American Fitness Magazine American Fitness Magazine Winter 2020

Creative Interim Programming Solutions

Dana Bender
Dana Bender

Originally published in the Winter 2020 issue of American Fitness Magazine.

Are you planning to renovate the flooring in your group fitness classroom? Or perhaps you need to complete a construction project at your yoga studio in the near future? If so, you may be worried about the impact the work will have on your clients’ participation in your programming.

 American Fitness Magazine Winter 2020Although all construction and renovation projects are different, every business owner needs to understand how to offer creative interim programming and services during a short-term renovation period.  

Here are a few steps you can take to set yourself up for success. 


First, as a business owner make sure you research your project properly, planning financially for any potential impact on business revenue. More specifically, gather detailed information about the cost and the construction timeline to anticipate how long the renovation project might take, keeping in mind the possibility of delays. During this research process, obtain at least three different professional opinions on overall cost and timing for the construction project.

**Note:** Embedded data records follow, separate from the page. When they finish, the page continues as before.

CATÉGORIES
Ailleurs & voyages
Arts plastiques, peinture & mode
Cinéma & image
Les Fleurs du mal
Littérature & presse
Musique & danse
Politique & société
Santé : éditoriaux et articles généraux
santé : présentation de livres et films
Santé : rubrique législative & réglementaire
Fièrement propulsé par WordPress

Once you’ve researched and gathered the critical information about cost and timeline, save and budget accordingly. This part of the process will look different for everyone, and finances can help you determine the best time frame for completing the project. If possible, it might be worthwhile to undertake facility renovations at a time when business is usually slower or when programming could be transitioned to an outdoor space. For example, consider renovating a yoga classroom space in late spring, summer or early fall, when weather is comfortable enough to offer interim classes outside.

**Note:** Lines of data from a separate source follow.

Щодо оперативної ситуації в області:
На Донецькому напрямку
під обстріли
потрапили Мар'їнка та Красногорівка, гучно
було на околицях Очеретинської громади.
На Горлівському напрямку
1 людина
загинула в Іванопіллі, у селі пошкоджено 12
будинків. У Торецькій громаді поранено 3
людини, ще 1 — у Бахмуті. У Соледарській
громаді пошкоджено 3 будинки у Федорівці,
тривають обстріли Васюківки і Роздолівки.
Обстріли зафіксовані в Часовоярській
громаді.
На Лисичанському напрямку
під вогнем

As you plan a construction project, it is important to notify everyone who might be affected by the renovation—as early as possible. Once you’ve established the estimated timeline for the project and procured the necessary finances, the next step is to communicate with your clients. Provide at least 2 months’ advance notice, so that all those who might feel the impact can plan ahead. Avoid waiting until the last minute to communicate about upcoming changes, such as possible gaps in programming or in use of facility space; if you delay, participants could feel angry about not knowing sooner. Let your clients know about the project, give them a glimpse into the predicted timeline and explain what the interim might look like. Above all, stay positive in all communications so your participants will think that way, too.

Don’t forget to make sure all staff members understand the messaging and are prepared to field questions as well. It’s frustrating for customers not to get a consistent answer from people who are supposed to be on the same team. Additionally, team members can voice any concerns they have, and someone may bring up a potential challenge that no one else has thought of.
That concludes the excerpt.